Consumer price inflation rose to an annual 3.5% in January, in line with the consensus expectation. The figure appears to have been rounded up, since the index levels in January 2009 and January 2010 were 108.7 and 112.4 respectively, implying an increase of 3.4%. The outturn was higher than forecast in a previous post mainly because food price inflation unexpectedly accelerated – British Retail Consortium and producer output price figures had suggested a slowdown.
The rise in the headline rate from 2.9% in December is explained by the return of the standard VAT rate to 17.5%. The Office for National Statistics and the Bank of England have estimated that the cut to 15% in December 2008 reduced the CPI by about 0.7%. Assuming the same reverse effect, the headline rate may have fallen to 2.8% in the absence of the hike. (The 1.7% annual rise in the CPI at constant tax rates is misleading because it assumes that the VAT increase was passed on in full.)
CPI inflation may fall back to about 3% over coming months, partly reflecting vehicle fuel base effects and lower gas prices. The Bank's forecast, however, of a sustained decline to about 1% by early 2011 is no more credible than its projection a year ago that inflation, then 3.1%, would fall to 1.3% by the first quarter of 2010. The Bank is probably continuing to overemphasise the role of the "output gap" in the inflationary process while underestimating upward pressure on tradable goods prices from the low real exchange rate.

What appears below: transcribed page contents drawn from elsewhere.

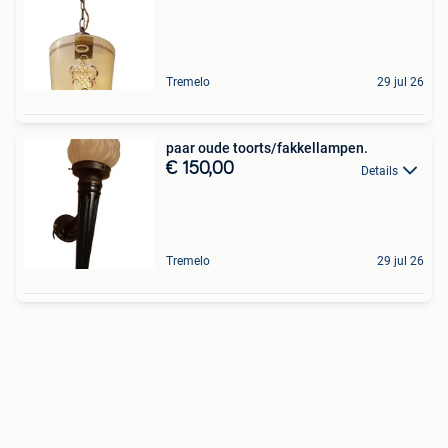
Tremelo
29 jul 26
paar oude toorts/fakkellampen.
€ 150,00
Details
Tremelo
29 jul 26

The forecast also ignores likely further indirect tax hikes after the election while assuming a stabilisation of commodity prices and sterling.
Governor King's latest explanatory letter to the Chancellor refers to monetary policy being set "to keep inflation close to the 2% target in the medium term". The Bank's remit, however, is to achieve 2% "at all times", although allowance is made for temporary departures due to "shocks and disturbances". Governor King suggests that the VAT hike and rising energy prices represent "shocks" but the tax change was known when the Bank made its February 2009 forecast while higher commodity prices were a predictable consequence of global economic recovery.
Interpreting the remit to imply that the target applies only "in the medium term" allows the Bank maximum discretion in setting policy. When such discretion results in a persistent inflation overshoot, however, such as the 2.8% per annum rise in the CPI in the four years to January, there is a risk of expectations diverging from the target. A rise in market and / or survey-based inflation expectations could yet derail the Bank's dovish approach.